— WHAT YOU WILL DO —
For the string "impression", count the lines in the records below that contain it. Answer with that number alone.

BEGIN EXCERPTED RECORDS

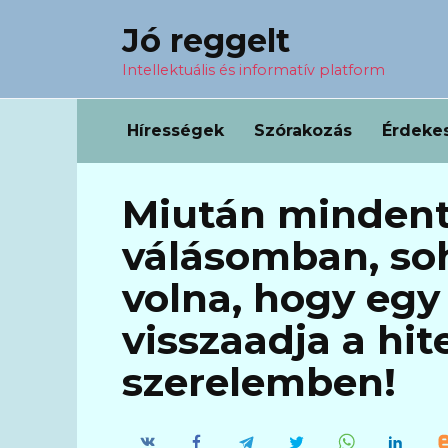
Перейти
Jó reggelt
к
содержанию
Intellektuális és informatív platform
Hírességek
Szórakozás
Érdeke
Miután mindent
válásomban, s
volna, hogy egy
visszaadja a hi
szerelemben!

END EXCERPTED RECORDS
BEGIN EXCERPTED RECORDS

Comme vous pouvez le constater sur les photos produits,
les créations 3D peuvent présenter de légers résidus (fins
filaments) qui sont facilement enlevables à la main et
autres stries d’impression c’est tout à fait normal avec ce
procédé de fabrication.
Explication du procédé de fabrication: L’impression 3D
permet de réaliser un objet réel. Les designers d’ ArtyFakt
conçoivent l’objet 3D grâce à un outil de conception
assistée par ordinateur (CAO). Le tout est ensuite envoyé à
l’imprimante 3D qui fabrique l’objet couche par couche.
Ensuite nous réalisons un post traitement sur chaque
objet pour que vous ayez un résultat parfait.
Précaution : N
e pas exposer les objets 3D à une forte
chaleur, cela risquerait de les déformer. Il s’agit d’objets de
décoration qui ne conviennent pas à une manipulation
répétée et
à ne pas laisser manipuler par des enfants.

END EXCERPTED RECORDS
BEGIN EXCERPTED RECORDS

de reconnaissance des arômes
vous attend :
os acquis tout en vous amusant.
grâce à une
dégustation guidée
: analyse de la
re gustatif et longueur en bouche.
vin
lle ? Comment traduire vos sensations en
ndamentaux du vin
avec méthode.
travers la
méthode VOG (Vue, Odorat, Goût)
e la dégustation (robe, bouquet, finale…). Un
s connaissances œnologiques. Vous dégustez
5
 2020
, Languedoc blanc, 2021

END EXCERPTED RECORDS

— YOUR RESPONSE —
2